***** Dataset excerpts *****
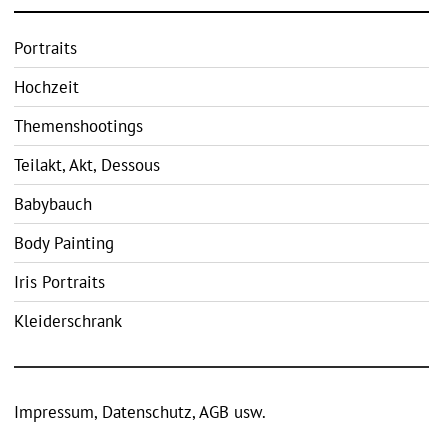
Portraits
Hochzeit
Themenshootings
Teilakt, Akt, Dessous
Babybauch
Body Painting
Iris Portraits
Kleiderschrank
Impressum, Datenschutz, AGB usw.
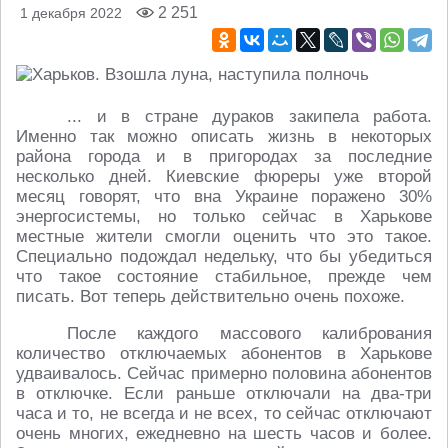
2 251
1 декабря 2022
... и в стране дураков закипела работа.
Именно так можно описать жизнь в некоторых
района города и в пригородах за последние
несколько дней. Киевские фюреры уже второй
месяц говорят, что вна Украине поражено 30%
энергосистемы, но только сейчас в Харькове
местные жители смогли оценить что это такое.
Специально подождал недельку, что бы убедиться
что такое состояние стабильное, прежде чем
писать. Вот теперь действительно очень похоже.
После каждого массового калибрования
количество отключаемых абонентов в Харькове
удваивалось. Сейчас примерно половина абонентов
в отключке. Если раньше отключали на два-​три
часа и то, не всегда и не всех, то сейчас отключают
очень многих, ежедневно на шесть часов и более.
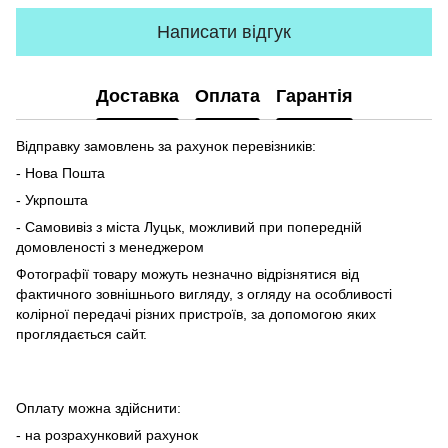
Написати відгук
Доставка
Оплата
Гарантія
Відправку замовлень за рахунок перевізників:
- Нова Пошта
- Укрпошта
- Самовивіз з міста Луцьк, можливий при попередній
домовленості з менеджером
Фотографії товару можуть незначно відрізнятися від
фактичного зовнішнього вигляду, з огляду на особливості
колірної передачі різних пристроїв, за допомогою яких
проглядається сайт.
Оплату можна здійснити:
- на розрахунковий рахунок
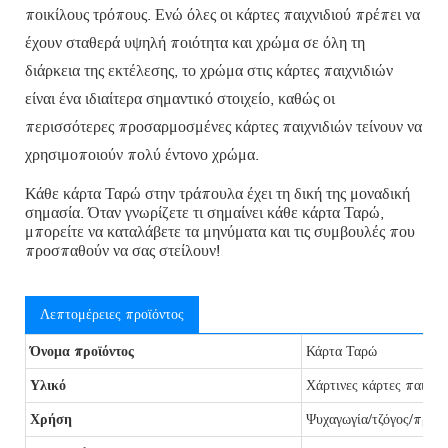
ποικίλους τρόπους. Ενώ όλες οι κάρτες παιχνιδιού πρέπει να
έχουν σταθερά υψηλή ποιότητα και χρώμα σε όλη τη
διάρκεια της εκτέλεσης, το χρώμα στις κάρτες παιχνιδιών
είναι ένα ιδιαίτερα σημαντικό στοιχείο, καθώς οι
περισσότερες προσαρμοσμένες κάρτες παιχνιδιών τείνουν να
χρησιμοποιούν πολύ έντονο χρώμα.
Κάθε κάρτα Ταρώ στην τράπουλα έχει τη δική της μοναδική
σημασία. Όταν γνωρίζετε τι σημαίνει κάθε κάρτα Ταρώ,
μπορείτε να καταλάβετε τα μηνύματα και τις συμβουλές που
προσπαθούν να σας στείλουν!
Λεπτομέρειες προϊόντος
Όνομα προϊόντος
Κάρτα Ταρώ
Υλικό
Χάρτινες κάρτες παιχνιδ
Χρήση
Ψυχαγωγία/τζόγος/προω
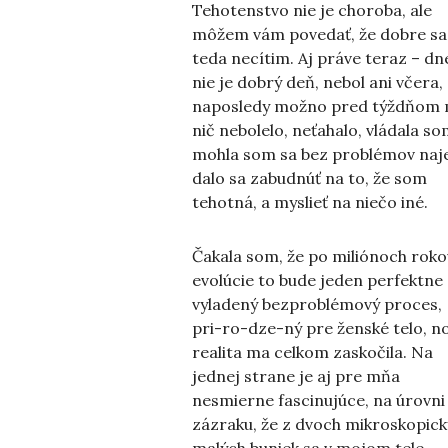
Tehotenstvo nie je choroba, ale
môžem vám povedať, že dobre sa
teda necítim. Aj práve teraz – dn
nie je dobrý deň, nebol ani včera,
naposledy možno pred týždňom
nič nebolelo, neťahalo, vládala so
mohla som sa bez problémov naje
dalo sa zabudnúť na to, že som
tehotná, a myslieť na niečo iné.
Čakala som, že po miliónoch roko
evolúcie to bude jeden perfektne
vyladený bezproblémový proces,
pri-ro-dze-ný pre ženské telo, n
realita ma celkom zaskočila. Na
jednej strane je aj pre mňa
nesmierne fascinujúce, na úrovni
zázraku, že z dvoch mikroskopick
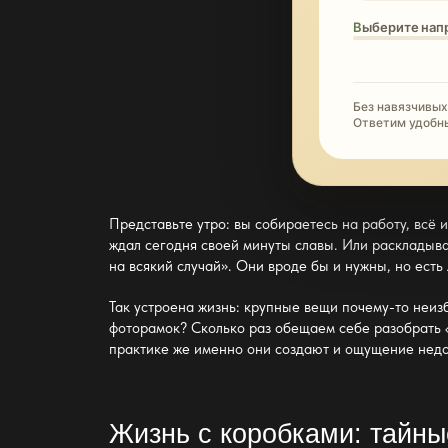
Выберите нап
Без навязчивых
Ответим удобн
Представьте утро: вы собираетесь на работу, всё 
ждал сегодня своей минуты славы. Или раскладыв
на всякий случай». Они вроде бы и нужны, но есть 
Так устроена жизнь: крупные вещи почему-то неиз
фоторамок? Сколько раз обещаем себе разобрать «
практике же именно они создают и ощущение недо
Жизнь с коробками: тайны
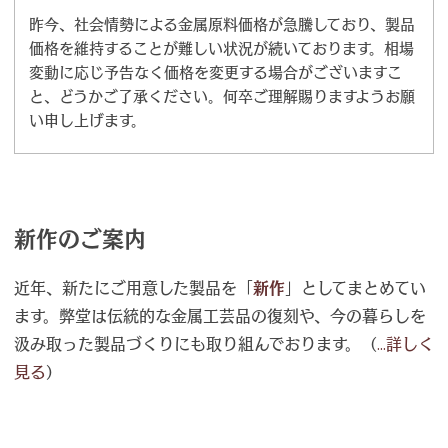
昨今、社会情勢による金属原料価格が急騰しており、製品
価格を維持することが難しい状況が続いております。相場
変動に応じ予告なく価格を変更する場合がございますこ
と、どうかご了承ください。何卒ご理解賜りますようお願
い申し上げます。
新作のご案内
近年、新たにご用意した製品を「
新作
」としてまとめてい
ます。弊堂は伝統的な金属工芸品の復刻や、今の暮らしを
汲み取った製品づくりにも取り組んでおります。（
...詳しく
見る
）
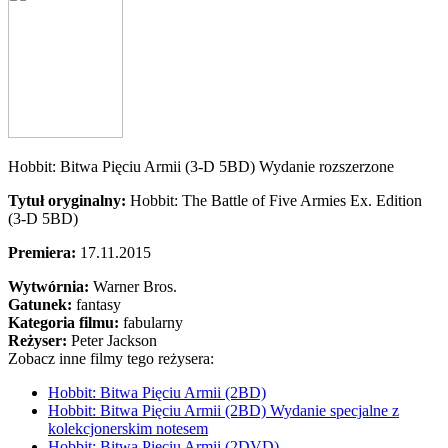
Hobbit: Bitwa Pięciu Armii (3-D 5BD) Wydanie rozszerzone
Tytuł oryginalny:
Hobbit: The Battle of Five Armies Ex. Edition
(3-D 5BD)
Premiera:
17.11.2015
Wytwórnia:
Warner Bros.
Gatunek:
fantasy
Kategoria filmu:
fabularny
Reżyser:
Peter Jackson
Zobacz inne filmy tego reżysera:
Hobbit: Bitwa Pięciu Armii (2BD)
Hobbit: Bitwa Pięciu Armii (2BD) Wydanie specjalne z
kolekcjonerskim notesem
Hobbit: Bitwa Pięciu Armii (2DVD)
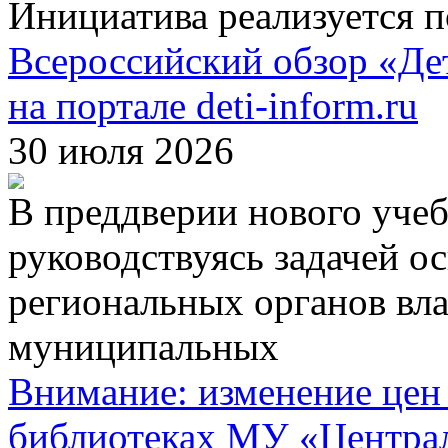
Инициатива реализуется 
Всероссийский обзор «Дет
на портале deti-inform.ru
30 июля 2026
В преддверии нового учеб
руководствуясь задачей о
региональных органов вл
муниципальных
Внимание: изменение цен 
библиотеках МУ «Централ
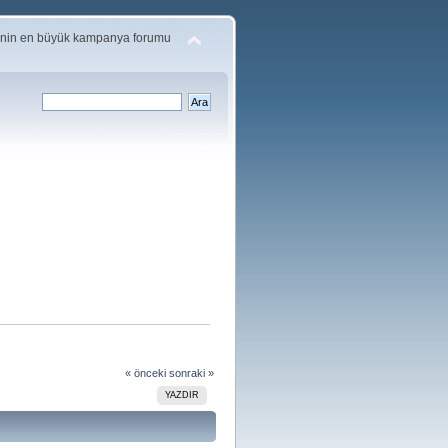
'nin en büyük kampanya forumu
« önceki
sonraki »
YAZDIR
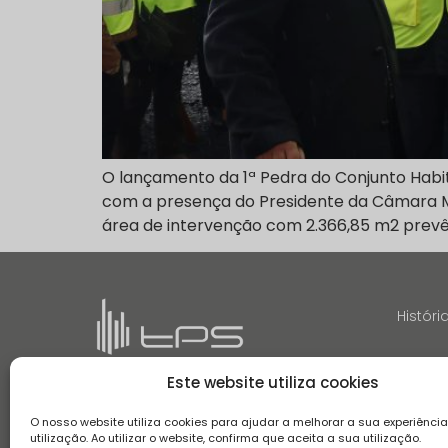
O lançamento da 1ª Pedra do Conjunto Habit
com a presença do Presidente da Câmara Mu
área de intervenção com 2.366,85 m2 prevê
Históri
Este website utiliza cookies
O nosso website utiliza cookies para ajudar a melhorar a sua experiênci
utilização. Ao utilizar o website, confirma que aceita a sua utilização.
Termos e Condições
Aviso de Privacidade
Aviso de Coo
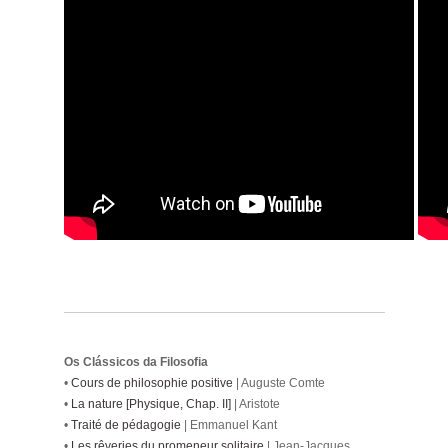
Os Clássicos da Filosofia
•
Cours de philosophie positive
| Auguste Comte
•
La nature [Physique, Chap. II]
| Aristote
•
Traité de pédagogie
| Emmanuel Kant
•
Les rêveries du promeneur solitaire
| Jean-Jacques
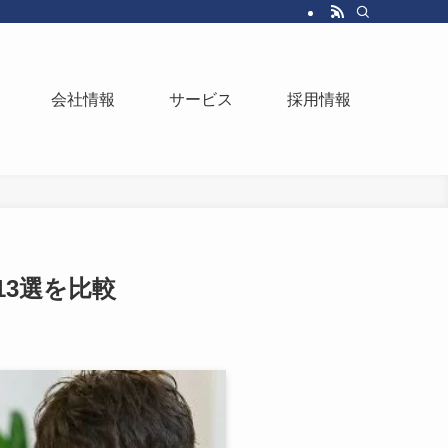
会社情報
サービス
採用情報
3選を比較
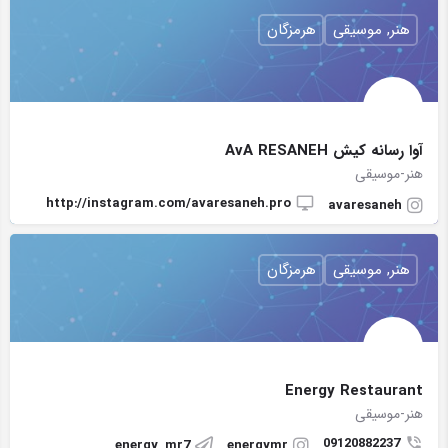
هنر, موسیقی
هرمزگان
آوا رسانه كيش AvA RESANEH
هنر-موسیقی
http://instagram.com/avaresaneh.pro
avaresaneh
هنر, موسیقی
هرمزگان
Energy Restaurant
هنر-موسیقی
09120882237
energy_mr7
energymr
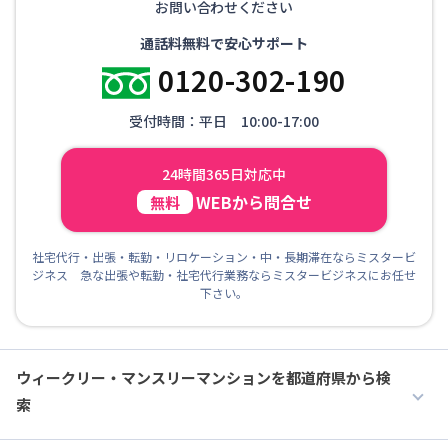
お問い合わせください
通話料無料で安心サポート
0120-302-190
受付時間：平日 10:00-17:00
24時間365日対応中
WEBから問合せ
無料
社宅代行・出張・転勤・リロケーション・中・長期滞在ならミスタービ
ジネス 急な出張や転勤・社宅代行業務ならミスタービジネスにお任せ
下さい。
ウィークリー・マンスリーマンションを都道府県から検
索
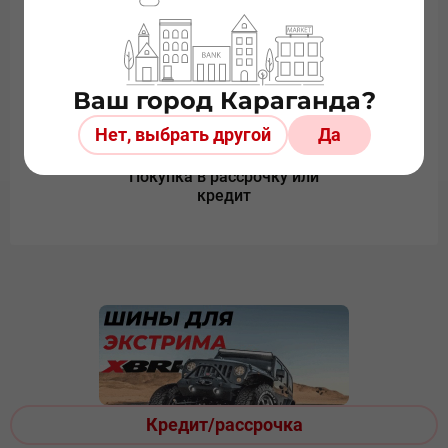
Более 20 лет на рынке
Безопасная онлайн
оплата
Ваш город Караганда?
Нет, выбрать другой
Да
Покупка в рассрочку или
кредит
Кредит/рассрочка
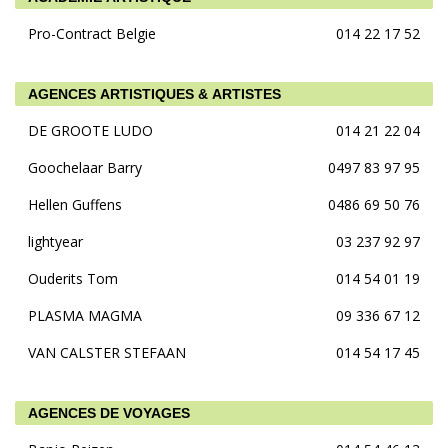
Pro-Contract Belgie
014 22 17 52
AGENCES ARTISTIQUES & ARTISTES
DE GROOTE LUDO
014 21 22 04
Goochelaar Barry
0497 83 97 95
Hellen Guffens
0486 69 50 76
lightyear
03 237 92 97
Ouderits Tom
014 54 01 19
PLASMA MAGMA
09 336 67 12
VAN CALSTER STEFAAN
014 54 17 45
AGENCES DE VOYAGES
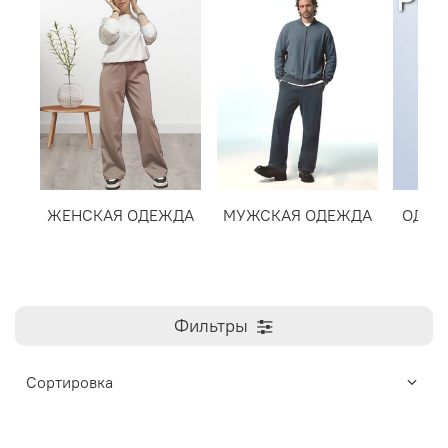
ЖЕНСКАЯ ОДЕЖДА
МУЖСКАЯ ОДЕЖДА
ОДЕЖ
Фильтры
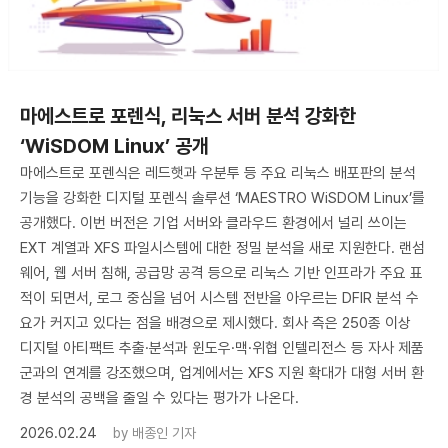
마에스트로 포렌식, 리눅스 서버 분석 강화한
‘WiSDOM Linux’ 공개
마에스트로 포렌식은 레드햇과 우분투 등 주요 리눅스 배포판의 분석
기능을 강화한 디지털 포렌식 솔루션 ‘MAESTRO WiSDOM Linux’를
공개했다. 이번 버전은 기업 서버와 클라우드 환경에서 널리 쓰이는
EXT 계열과 XFS 파일시스템에 대한 정밀 분석을 새로 지원한다. 랜섬
웨어, 웹 서버 침해, 공급망 공격 등으로 리눅스 기반 인프라가 주요 표
적이 되면서, 로그 중심을 넘어 시스템 전반을 아우르는 DFIR 분석 수
요가 커지고 있다는 점을 배경으로 제시했다. 회사 측은 250종 이상
디지털 아티팩트 추출·분석과 윈도우·맥·위협 인텔리전스 등 자사 제품
군과의 연계를 강조했으며, 업계에서는 XFS 지원 확대가 대형 서버 환
경 분석의 공백을 줄일 수 있다는 평가가 나온다.
2026.02.24
by
배종인 기자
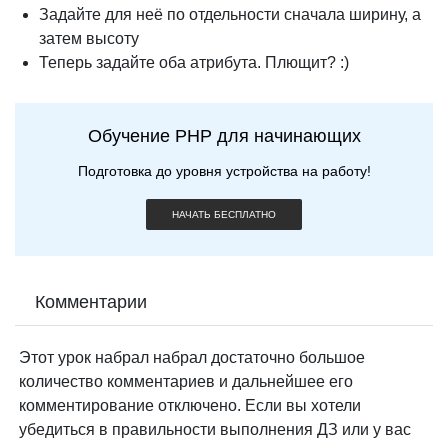
Задайте для неё по отдельности сначала ширину, а
затем высоту
Теперь задайте оба атрибута. Плющит? :)
Обучение PHP для начинающих
Подготовка до уровня устройства на работу!
НАЧАТЬ БЕСПЛАТНО
Комментарии
Этот урок набрал набрал достаточно большое
количество комментариев и дальнейшее его
комментирование отключено. Если вы хотели
убедиться в правильности выполнения ДЗ или у вас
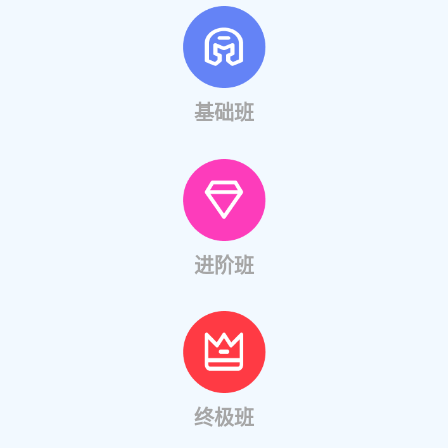
基础班
进阶班
终极班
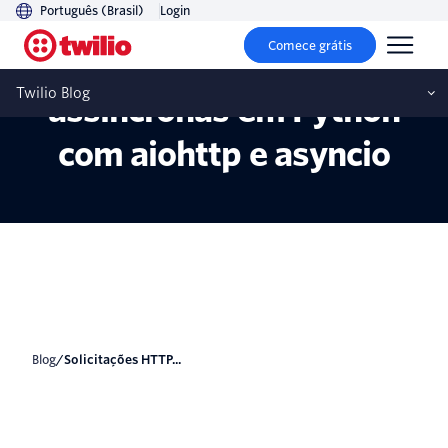
Português (Brasil)
Login
Comece grátis
Solicitações HTTP
Twilio Blog
assíncronas em Python
com aiohttp e asyncio
blog
/
Solicitações HTTP...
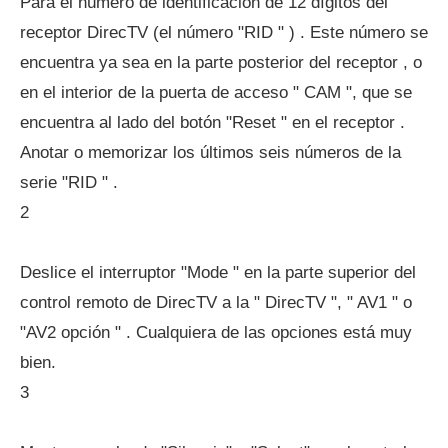
Para el número de identificación de 12 dígitos del
receptor DirecTV (el número "RID " ) . Este número se
encuentra ya sea en la parte posterior del receptor , o
en el interior de la puerta de acceso " CAM ", que se
encuentra al lado del botón "Reset " en el receptor .
Anotar o memorizar los últimos seis números de la
serie "RID " .
2
Deslice el interruptor "Mode " en la parte superior del
control remoto de DirecTV a la " DirecTV ", " AV1 " o
"AV2 opción " . Cualquiera de las opciones está muy
bien.
3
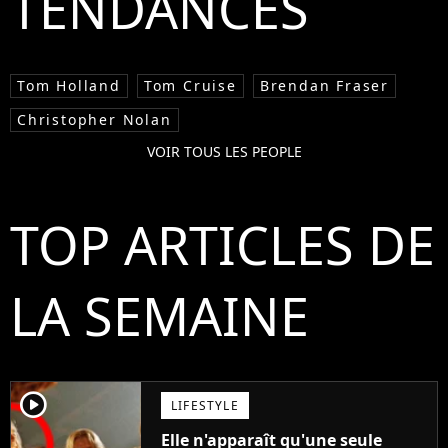
TENDANCES
Tom Holland
Tom Cruise
Brendan Fraser
Christopher Nolan
VOIR TOUS LES PEOPLE
TOP ARTICLES DE
LA SEMAINE
player2
LIFESTYLE
Elle n'apparaît qu'une seule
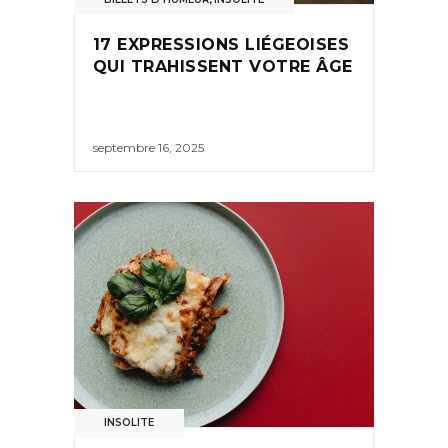
17 EXPRESSIONS LIÉGEOISES
QUI TRAHISSENT VOTRE ÂGE
septembre 16, 2025
INSOLITE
*****
Pictures excluded, repeat the records exactly from their opening line through the line containing "местные жители смогли оценить что это такое.".

Portraits
Hochzeit
Themenshootings
Teilakt, Akt, Dessous
Babybauch
Body Painting
Iris Portraits
Kleiderschrank
Impressum, Datenschutz, AGB usw.
2 251
1 декабря 2022
... и в стране дураков закипела работа.
Именно так можно описать жизнь в некоторых
района города и в пригородах за последние
несколько дней. Киевские фюреры уже второй
месяц говорят, что вна Украине поражено 30%
энергосистемы, но только сейчас в Харькове
местные жители смогли оценить что это такое.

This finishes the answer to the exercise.